A Face Burguesa

"Mas a parte que me coube nesse latifúndio* ..."

Foi de tal sorte

que nunca achei seu Norte.

E nem quem se importe,

ou que comigo a dor suporte,

compreendendo que eu não sou forte.

Que junto suporte, a face e a infantilizada teoria

do burgês que me chega à revelia.

Que se enfia em meu dia

ostentando sua gorda cara sadia.

Primeiro aprendi a amar.

Agora, a odiar.

A desprezar essa insolência

de se achar excelência

até onde lhe falta experiência.

Essa arrogância de impor a outros

seus burros conceitos, ocos e poucos.

Essa presença que se oferece

e que me causa asco e espécie;

e que me entristece

ao mostrar que ilusão também desce.

Seria bom se tudo só fosse um pesadelo

e eu voltasse a te querer com desvelo.

Mas o telefone toca de novo. Maldito aparelho!

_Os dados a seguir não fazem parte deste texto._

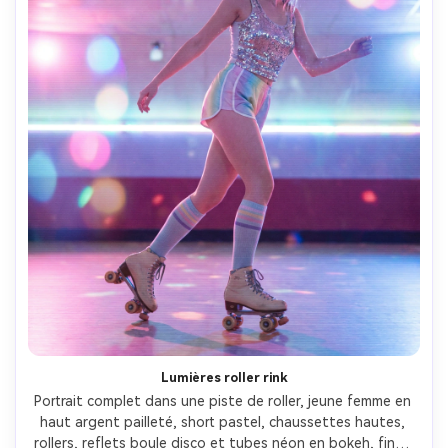
Lumières roller rink
Portrait complet dans une piste de roller, jeune femme en 
haut argent pailleté, short pastel, chaussettes hautes, 
rollers, reflets boule disco et tubes néon en bokeh, fines 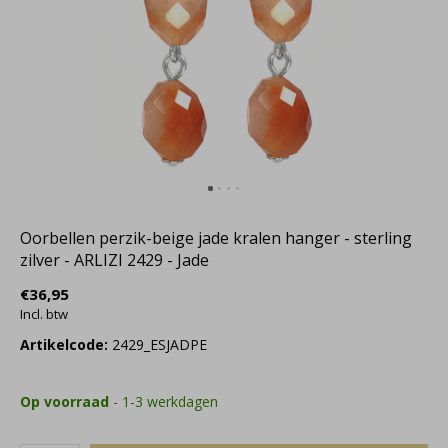
Oorbellen perzik-beige jade kralen hanger - sterling
zilver - ARLIZI 2429 - Jade
€36,95
Incl. btw
Artikelcode:
2429_ESJADPE
Op voorraad
- 1-3 werkdagen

Por lhe atender, a Morfina

cobra-me sua propina.

( ... tomara que não se tenha quebrado o tornozelo ...)

Gemo a dor

e finjo ouvir a hipocrisia sem cor.

Eu queria conseguir chorar,

mas além de tudo

fui condenado a ser mudo e surdo.

Ou, escutar todo e qualquer absurdo.

Tudo ouço,

mas só anseio

pelo silêncio como galanteio.

(de tudo tão farto, de tudo tão cheio ...)

Será que para viver

terei que mais isso sofrer?

Mas então ...

para quê viver?

* Do Mestre ancho João Cabral de Melo Neto, em "Vida e Morte Severina".